My dad was a vibrant and healthy 67-year-old when he caught COVID-19 and died a few weeks before Christmas.
It was an abrupt and jarring experience for my family. I was left heartbroken and enraged. I was angry at this seemingly never-ending pandemic and honestly, at God for creating such a broken world.
For days after my Dad died, as a way of praying my pain, I imagined myself standing outside the gates of heaven hurling insults and rocks at the Divine. I kept thinking of the story of Job and how he refused to curse God. In this moment, I fully realized I am not Job.
Day after day, I kept showing up at the gates, heaving accusations and a flood of obscenities at God. Perhaps I was trying to provoke God; I wanted the gates to open and for the Divine to step out and give me some explanation.
I will be clear that my theology does not embrace the idea that God caused my father to die for God’s glory. Yet, I am hard pressed to understand why God would allow a world where a virus can, within months, destroy the lives of so many people — 468,000 deaths in America at the moment I write these words. More than 2.3 million deaths worldwide.
What the hell, God? Do you not care for us? So many tears and so much grief. Tears for breakfast, lunch and dinner. What is wrong with you, God? Do you delight in seeing us suffer?
One day, when my grief was particularly heavy, I brought a battering ram along on my trip to heaven’s gates and attempted to break them down and hold God to account. (I fully understand the absurdity of this statement, but I have always believed God can handle our emotions, including our rage and soul-crushing grief. Plus, where else could I go?) As I pounded away at the pearly gates, unexpectedly, an image of God heartbroken and enraged came to mind.
“It is easier to blame God than to admit we have failed one another.”
Then, this uneasy truth washed over me: It is easier to blame God than to admit we have failed one another.
The thought came: What if God’s rage and sorrow matches my own? After all, more than 2 million of God’s beloved children have died. Their lives cut short. They did not have to die; so many lives could have been saved.
Then, I envisioned God with clenched fists and tears streaming down, red, blocky cheeks stomping around earth demanding we give an account for our behavior. “Why didn’t you listen?” God demands of us. “Why didn’t you care?”
The thought came that maybe it was God speaking through scientists and medical experts and warning us this could happen. God pleading with us to take this seriously, to don our masks, wash our hands and keep our distance. But too many of us refused to believe or listen.
Maybe it was God begging us not to throw Fourth of July and Halloween parties and to forgo holiday celebrations with our families just this one year. But too many of us rebuffed the warnings, preferring personal pleasure and touting individual freedom over concern for the common good.
Our treasured rugged individualism has cost us so many lives. When will we learn that interdependence, neighborliness and community are the real virtues?
“When will we learn that interdependence, neighborliness and community are the real virtues?”
The problem was exasperated by our leaders, who stuck their heads in the sand and underestimated the threat for months. Preferring profits to people. Even when it became clear how deadly the virus was, they failed to lead by example. Allowing some false sense of bravado or machismo, to create a culture of “I ain’t scairt of no virus.”

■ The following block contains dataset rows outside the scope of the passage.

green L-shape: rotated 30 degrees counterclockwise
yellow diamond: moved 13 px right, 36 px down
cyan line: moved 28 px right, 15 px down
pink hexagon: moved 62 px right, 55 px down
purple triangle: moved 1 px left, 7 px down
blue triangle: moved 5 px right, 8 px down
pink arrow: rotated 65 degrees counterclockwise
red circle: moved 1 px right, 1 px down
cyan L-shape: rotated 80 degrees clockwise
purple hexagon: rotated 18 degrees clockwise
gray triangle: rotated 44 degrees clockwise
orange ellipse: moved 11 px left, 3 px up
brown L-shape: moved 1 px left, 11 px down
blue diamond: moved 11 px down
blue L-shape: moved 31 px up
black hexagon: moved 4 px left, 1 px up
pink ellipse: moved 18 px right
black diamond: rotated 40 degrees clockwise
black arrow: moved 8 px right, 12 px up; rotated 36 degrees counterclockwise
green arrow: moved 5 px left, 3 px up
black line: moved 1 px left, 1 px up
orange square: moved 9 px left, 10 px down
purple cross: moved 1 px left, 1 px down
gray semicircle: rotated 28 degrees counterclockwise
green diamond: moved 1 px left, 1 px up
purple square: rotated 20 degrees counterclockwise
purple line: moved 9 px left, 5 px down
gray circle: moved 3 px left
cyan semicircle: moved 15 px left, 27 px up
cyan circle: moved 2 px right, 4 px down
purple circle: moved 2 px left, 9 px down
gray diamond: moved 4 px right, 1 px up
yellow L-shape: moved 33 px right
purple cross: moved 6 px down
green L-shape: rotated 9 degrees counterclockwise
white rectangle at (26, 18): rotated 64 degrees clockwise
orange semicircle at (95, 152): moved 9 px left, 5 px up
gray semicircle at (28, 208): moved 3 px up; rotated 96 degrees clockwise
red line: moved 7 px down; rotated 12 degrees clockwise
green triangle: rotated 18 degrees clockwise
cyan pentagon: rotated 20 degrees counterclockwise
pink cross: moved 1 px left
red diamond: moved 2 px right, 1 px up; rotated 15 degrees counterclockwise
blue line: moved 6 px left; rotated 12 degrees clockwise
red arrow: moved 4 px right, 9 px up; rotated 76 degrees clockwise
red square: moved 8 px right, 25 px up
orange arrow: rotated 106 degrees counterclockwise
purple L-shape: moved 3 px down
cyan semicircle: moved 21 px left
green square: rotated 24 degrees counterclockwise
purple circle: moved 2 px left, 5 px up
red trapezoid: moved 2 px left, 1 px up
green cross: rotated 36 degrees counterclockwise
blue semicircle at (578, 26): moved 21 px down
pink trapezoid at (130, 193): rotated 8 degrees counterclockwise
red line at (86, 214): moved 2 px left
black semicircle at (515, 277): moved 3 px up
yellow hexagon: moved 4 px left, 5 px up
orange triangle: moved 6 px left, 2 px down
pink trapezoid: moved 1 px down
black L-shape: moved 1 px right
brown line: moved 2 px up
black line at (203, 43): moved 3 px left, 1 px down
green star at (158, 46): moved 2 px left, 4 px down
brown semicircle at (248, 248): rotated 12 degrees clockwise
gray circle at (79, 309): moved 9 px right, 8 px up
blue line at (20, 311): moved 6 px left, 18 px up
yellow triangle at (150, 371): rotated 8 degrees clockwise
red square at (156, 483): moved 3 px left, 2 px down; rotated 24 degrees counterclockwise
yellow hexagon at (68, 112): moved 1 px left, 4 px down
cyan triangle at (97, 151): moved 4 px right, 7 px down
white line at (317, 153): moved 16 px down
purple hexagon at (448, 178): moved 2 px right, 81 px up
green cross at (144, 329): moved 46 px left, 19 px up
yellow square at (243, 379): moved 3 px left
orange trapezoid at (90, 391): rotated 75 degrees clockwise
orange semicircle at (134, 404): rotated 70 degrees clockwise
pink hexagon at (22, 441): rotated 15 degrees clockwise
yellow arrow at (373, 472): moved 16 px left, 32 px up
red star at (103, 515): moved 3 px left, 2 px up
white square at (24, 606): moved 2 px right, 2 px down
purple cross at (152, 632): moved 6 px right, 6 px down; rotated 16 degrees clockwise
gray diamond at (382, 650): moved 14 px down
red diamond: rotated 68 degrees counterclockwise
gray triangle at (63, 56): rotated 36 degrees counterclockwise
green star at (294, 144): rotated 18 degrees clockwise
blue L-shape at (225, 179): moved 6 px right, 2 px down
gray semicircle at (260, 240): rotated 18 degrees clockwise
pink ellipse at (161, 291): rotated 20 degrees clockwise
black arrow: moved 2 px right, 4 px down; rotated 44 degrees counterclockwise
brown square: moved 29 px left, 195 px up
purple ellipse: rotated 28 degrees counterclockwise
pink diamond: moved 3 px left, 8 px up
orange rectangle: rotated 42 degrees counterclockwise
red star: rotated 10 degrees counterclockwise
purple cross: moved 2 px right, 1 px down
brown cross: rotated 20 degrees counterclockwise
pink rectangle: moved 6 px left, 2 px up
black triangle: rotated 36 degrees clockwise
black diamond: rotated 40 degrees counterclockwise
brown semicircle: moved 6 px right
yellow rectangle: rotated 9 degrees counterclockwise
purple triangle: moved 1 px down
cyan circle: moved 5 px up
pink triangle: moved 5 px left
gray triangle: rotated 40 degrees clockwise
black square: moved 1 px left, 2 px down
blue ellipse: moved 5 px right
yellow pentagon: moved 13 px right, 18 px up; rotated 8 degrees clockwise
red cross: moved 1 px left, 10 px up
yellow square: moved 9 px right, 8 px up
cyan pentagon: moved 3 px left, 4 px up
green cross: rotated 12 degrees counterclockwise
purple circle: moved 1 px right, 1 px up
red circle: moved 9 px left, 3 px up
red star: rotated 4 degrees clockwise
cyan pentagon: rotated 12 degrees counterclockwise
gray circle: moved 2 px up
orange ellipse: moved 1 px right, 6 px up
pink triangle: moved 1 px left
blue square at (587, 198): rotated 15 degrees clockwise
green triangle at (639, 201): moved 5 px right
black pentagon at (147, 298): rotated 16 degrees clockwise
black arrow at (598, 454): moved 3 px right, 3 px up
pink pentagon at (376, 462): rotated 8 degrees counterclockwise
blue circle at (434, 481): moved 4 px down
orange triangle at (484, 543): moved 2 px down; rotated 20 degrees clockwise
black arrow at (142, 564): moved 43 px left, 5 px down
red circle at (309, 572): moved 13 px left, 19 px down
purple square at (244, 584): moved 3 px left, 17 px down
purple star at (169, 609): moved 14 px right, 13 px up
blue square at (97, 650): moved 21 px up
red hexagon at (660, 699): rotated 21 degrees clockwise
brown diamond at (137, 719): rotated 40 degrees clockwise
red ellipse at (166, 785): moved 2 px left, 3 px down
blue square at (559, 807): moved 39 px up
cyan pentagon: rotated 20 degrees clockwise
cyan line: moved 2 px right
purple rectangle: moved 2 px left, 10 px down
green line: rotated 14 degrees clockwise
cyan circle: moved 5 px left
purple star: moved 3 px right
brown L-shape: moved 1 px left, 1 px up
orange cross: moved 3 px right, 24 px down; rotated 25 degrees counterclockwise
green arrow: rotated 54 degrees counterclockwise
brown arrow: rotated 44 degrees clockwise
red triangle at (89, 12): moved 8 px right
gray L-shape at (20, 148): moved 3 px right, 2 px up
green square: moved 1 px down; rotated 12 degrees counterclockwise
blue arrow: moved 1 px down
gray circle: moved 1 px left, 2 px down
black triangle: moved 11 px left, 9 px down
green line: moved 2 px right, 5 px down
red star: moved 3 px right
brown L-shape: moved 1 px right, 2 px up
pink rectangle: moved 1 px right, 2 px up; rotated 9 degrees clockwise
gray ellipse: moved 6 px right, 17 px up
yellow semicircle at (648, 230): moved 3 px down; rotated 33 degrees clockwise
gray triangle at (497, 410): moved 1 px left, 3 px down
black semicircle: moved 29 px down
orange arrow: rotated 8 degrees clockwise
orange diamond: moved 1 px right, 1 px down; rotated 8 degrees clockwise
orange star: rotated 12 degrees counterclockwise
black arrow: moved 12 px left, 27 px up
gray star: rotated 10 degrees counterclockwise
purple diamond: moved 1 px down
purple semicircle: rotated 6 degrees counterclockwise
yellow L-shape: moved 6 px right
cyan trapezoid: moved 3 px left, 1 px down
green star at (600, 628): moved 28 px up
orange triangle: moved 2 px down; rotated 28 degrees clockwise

While they swaggered, the bodies piled up. In this nation, which loves to claim to be “Christian,” we were so cavalier with our siblings lives. When will we learn that we belong to one another?
I thought even now, we do not feel the full weight of our decisions. But God does. For the last year, God has sat by every bedside where beloved children took their last breaths. God held their hands, including my Dad’s, when their loved ones could not. God heard every wail of devastated families, witnessed dreams shattering and counted their tears. God watched as nurses and doctors collapsed under the weight of it all.
God also has borne the brunt of our failure. God has suffered.
Carol McEntyre serves as senior pastor at First Baptist Church in Columbia, Mo., and is moderator of the Cooperative Baptist Fellowship.